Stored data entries

'''

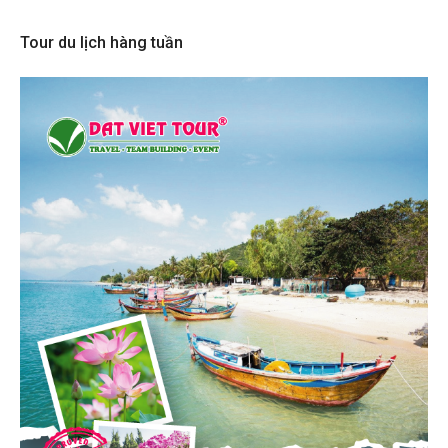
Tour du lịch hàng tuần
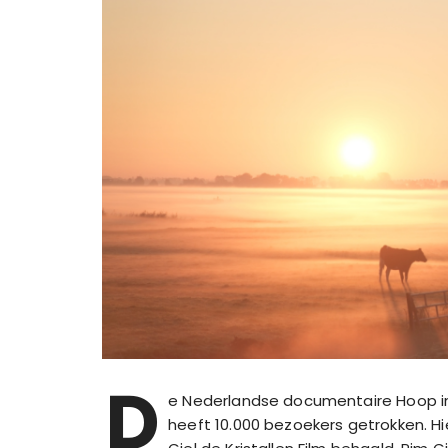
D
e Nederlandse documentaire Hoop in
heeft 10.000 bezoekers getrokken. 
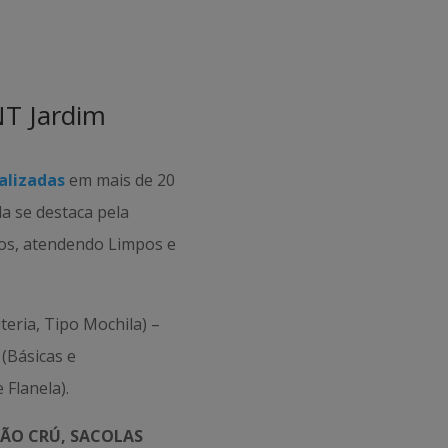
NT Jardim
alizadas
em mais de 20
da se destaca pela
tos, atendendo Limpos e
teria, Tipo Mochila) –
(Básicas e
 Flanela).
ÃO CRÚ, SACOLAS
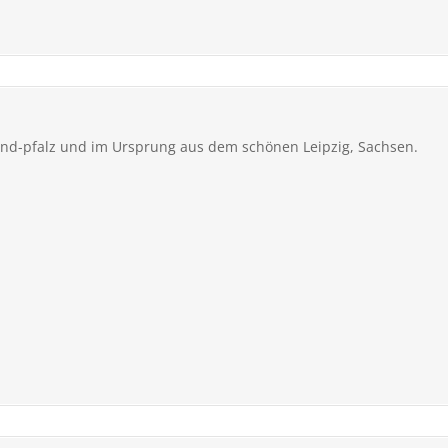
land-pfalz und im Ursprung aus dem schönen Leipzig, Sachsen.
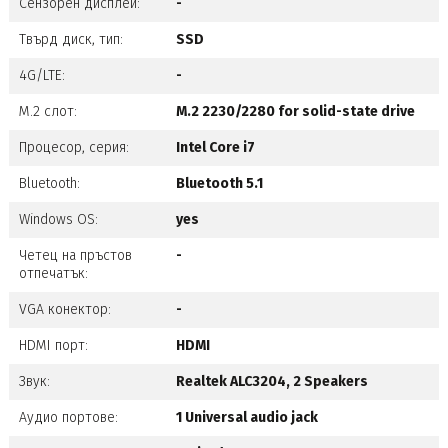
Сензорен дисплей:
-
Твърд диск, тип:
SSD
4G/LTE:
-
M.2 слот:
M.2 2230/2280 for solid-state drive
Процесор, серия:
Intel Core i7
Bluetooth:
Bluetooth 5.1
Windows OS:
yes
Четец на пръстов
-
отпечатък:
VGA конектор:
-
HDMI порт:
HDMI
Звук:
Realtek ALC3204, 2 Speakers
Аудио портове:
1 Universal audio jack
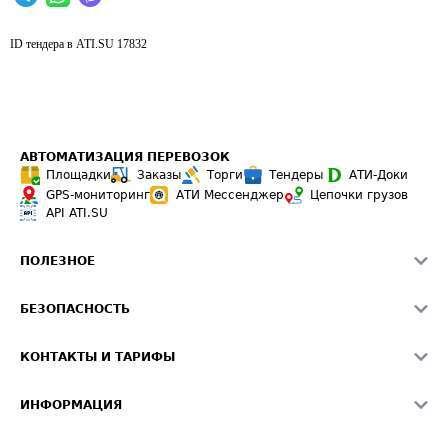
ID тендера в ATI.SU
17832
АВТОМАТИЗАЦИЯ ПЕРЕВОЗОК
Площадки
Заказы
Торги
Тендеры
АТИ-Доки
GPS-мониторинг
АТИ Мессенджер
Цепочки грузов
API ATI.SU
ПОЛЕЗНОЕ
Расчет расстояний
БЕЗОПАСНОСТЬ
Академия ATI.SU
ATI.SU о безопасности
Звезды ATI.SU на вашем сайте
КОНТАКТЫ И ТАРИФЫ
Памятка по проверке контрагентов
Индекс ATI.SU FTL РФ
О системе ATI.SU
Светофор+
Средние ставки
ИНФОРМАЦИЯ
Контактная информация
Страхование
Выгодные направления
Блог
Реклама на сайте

'''
'''

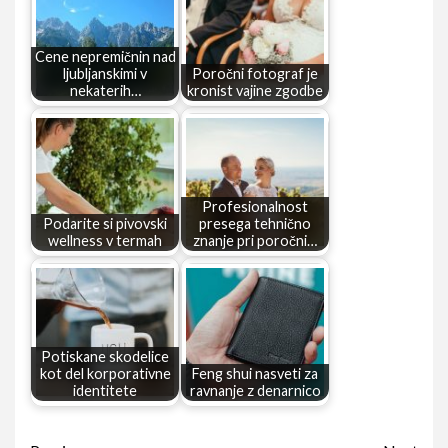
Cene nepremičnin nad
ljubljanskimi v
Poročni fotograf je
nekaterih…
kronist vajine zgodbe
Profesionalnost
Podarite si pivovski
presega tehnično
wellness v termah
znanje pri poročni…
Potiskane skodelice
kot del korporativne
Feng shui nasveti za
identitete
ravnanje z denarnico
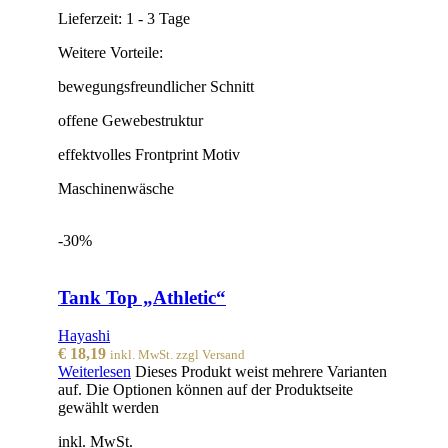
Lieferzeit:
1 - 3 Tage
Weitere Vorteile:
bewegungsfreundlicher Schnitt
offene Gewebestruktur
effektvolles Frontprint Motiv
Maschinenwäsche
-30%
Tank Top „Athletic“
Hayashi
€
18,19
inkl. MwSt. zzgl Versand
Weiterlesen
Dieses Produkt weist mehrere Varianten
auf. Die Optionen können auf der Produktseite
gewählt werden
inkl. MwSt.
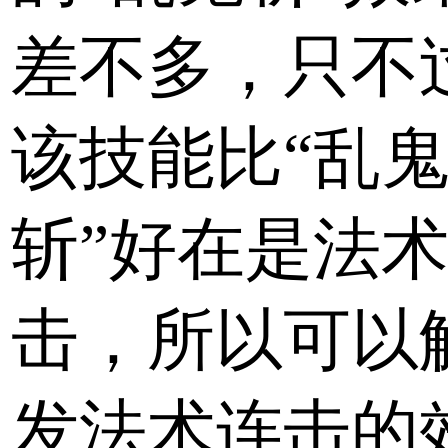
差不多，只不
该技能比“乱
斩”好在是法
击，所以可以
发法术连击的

'''
'''

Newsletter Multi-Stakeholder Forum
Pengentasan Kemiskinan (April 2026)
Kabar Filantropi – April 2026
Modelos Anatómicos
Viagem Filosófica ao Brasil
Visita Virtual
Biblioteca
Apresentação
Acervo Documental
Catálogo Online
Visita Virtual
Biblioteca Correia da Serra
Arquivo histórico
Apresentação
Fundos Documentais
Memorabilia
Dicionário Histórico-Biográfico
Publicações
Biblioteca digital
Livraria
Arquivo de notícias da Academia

'''

__Problem__:
The lines holding the word "April" are the answer. Find them in the entries and copy them.

__Answer space__:
Pengentasan Kemiskinan (April 2026)
Kabar Filantropi – April 2026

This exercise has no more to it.